Commonwealth v. Isaac , 2016 WL 5210891, at *1–2 (Pa. Super. July 19, 2016). At the conclusion of a six-day trial, the jury found Appellant guilty of first-degree murder and conspiracy. On July 8, 2009, the trial court sentenced Appellant to life in prison. This Court affirmed the judgment of sentence on direct appeal, and our Supreme Court denied allowance of appeal on August 12, 2012. Appellant filed this timely first PCRA petition on November 12, 2013.3

Presently, Appellant argues the PCRA court erred because counsel had no reasonable strategic basis for failing to raise the inadequate waiver colloquy on direct appeal, and because Appellant would have received a new trial had counsel challenged the defective waiver colloquy. Appellant's Brief at 4.

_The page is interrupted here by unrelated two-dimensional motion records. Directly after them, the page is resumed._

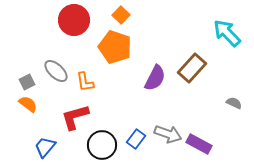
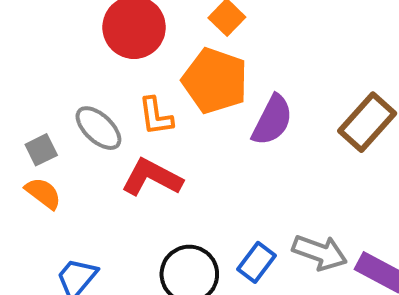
purple semicircle: (155, 78) -> (272, 120), moved
orange L-shape: (85, 82) -> (156, 116), moved
red L-shape: (75, 117) -> (152, 177), moved, turned 44

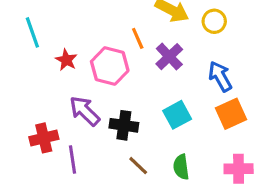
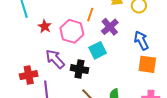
orange line: (138, 38) -> (90, 15), turned 40
orange square: (231, 114) -> (147, 64), turned 30
cyan square: (177, 115) -> (98, 50), moved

In PCRA appeals, our scope of review is limited to the findings of the PCRA court and the evidence on the record of the PCRA court's hearing, viewed in the light most favorable to the prevailing party. Because most PCRA appeals involve questions of fact and law, we employ a mixed standard of review. We defer to the PCRA court's factual findings and credibility determinations supported by the record. In contrast, we review the PCRA court's legal conclusions de novo.

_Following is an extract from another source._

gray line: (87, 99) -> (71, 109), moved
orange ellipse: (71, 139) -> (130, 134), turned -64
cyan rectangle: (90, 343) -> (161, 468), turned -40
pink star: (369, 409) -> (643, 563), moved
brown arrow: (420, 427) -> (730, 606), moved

Commonwealth v. Reyes-Rodriguez , 111 A.3d 775, 779 (Pa. Super. 2015) (en banc ). Counsel is presumed effective, and a PCRA petitioner asserting otherwise bears the burden of proof. Id. at 779-80. Specifically, the petitioner must prove by a preponderance of the evidence that (1) the underlying claim is of arguable merit; (2) counsel had no reasonable strategic basis in support of the action or inaction; and (3) the petitioner suffered prejudice, i.e. , the outcome of the proceeding in question would have been different but for counsel's error. Id. at 780. A petitioner's failure to prove any one of these three prongs is fatal to the claim. Id.

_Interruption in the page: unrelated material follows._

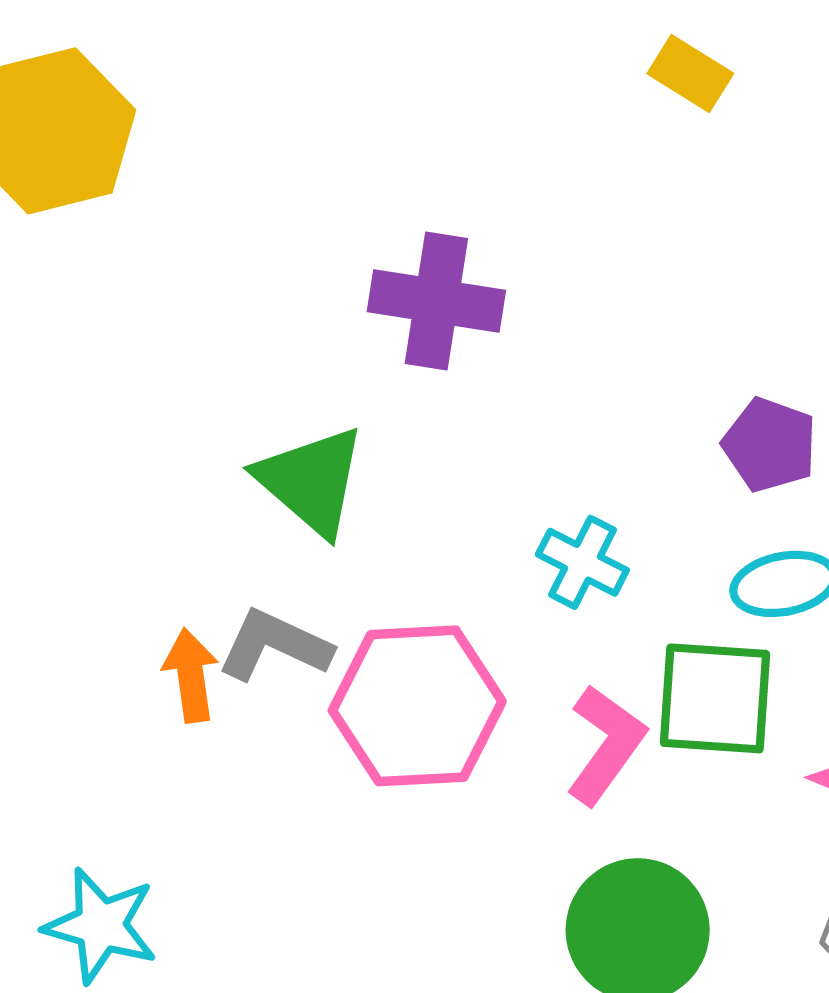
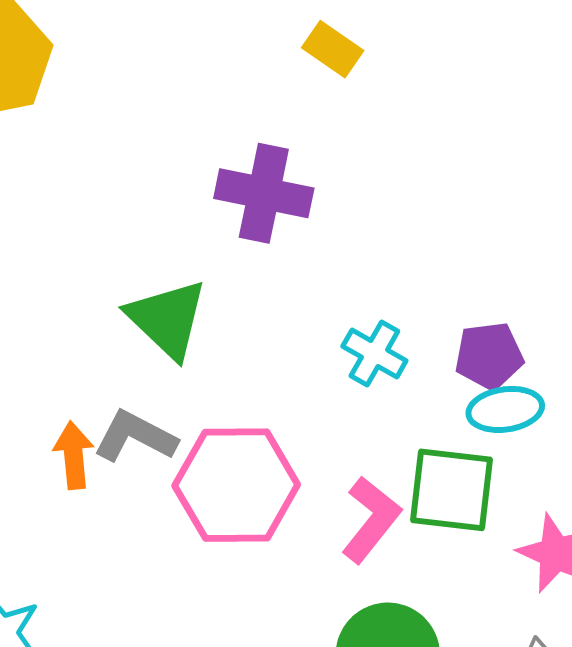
yellow rectangle: (690, 74) -> (333, 49), moved
purple pentagon: (770, 445) -> (489, 356), moved, turned -30
cyan cross: (582, 562) -> (374, 354), moved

The right to counsel is guaranteed by the Sixth Amendment to the United States Constitution and Article V, Section 9 of the Pennsylvania Constitution. Commonwealth v. Clyburn , 42 A.3d 296, 298 (Pa. Super. 2012).4 When a defendant wishes to waive the right to counsel, the trial court is "ultimately responsible for ensuring that the defendant is questioned about the six areas [specified in Rule 121 ] and for determining whether the defendant is indeed making an informed and independent decision to waive counsel." Commonwealth v. Davido , 582 Pa. 52, 868 A.2d 431, 437 (2005) (quoting Commonwealth v. McDonough , 571 Pa. 232, 812 A.2d 504, 508 (2002) ), cert. denied , 546 U.S. 1020, 126 S.Ct. 660, 163 L.Ed.2d 534 (2005). Specifically, "it is incumbent on the court to fully advise the accused [of the nature and elements of the crime] before accepting waiver of counsel." Clyburn , 42 A.3d at 299 (quoting Commonwealth ex rel. Clinger v. Russell , 206 Pa.Super. 436, 213 A.2d 100, 102 (1965) ) (brackets added in Clyburn ). A "penetrating and comprehensive colloquy" is mandatory, regardless of the defendant's experience with the system. Id. at 300 (quoting Commonwealth v. Owens , 750 A.2d 872, 876 (Pa. Super. 2000) ). "Failure to conduct a thorough, on-the-record colloquy before allowing a defendant to proceed to trial pro se constitutes reversible error" on direct appeal. Id.

A defendant also has a constitutional right to self-representation. Clyburn , 42 A.3d at 298 ; United States v. Isaac , 655 F.3d 148, 153 (3d Cir. 2011), cert. denied , 566 U.S. 1029, 132 S.Ct. 2700, 183 L.Ed.2d 59 (2012). This right prevents the Commonwealth from bringing a defendant into court and forcing a lawyer on him. Commonwealth v. Starr , 541 Pa. 564, 664 A.2d 1326, 1334-35 (1995). In other words, the right to counsel is intended as "an aid to a wiling defendant—not an organ of the State interposed between an unwilling defendant and his right to defend himself personally." Commonwealth v. Tejada , 188 A.3d 1288, 1295 (Pa. Super. 2018) (quoting Faretta v. California , 422 U.S. 806, 820, 95 S.Ct. 2525, 45 L.Ed.2d 562 (1975) ).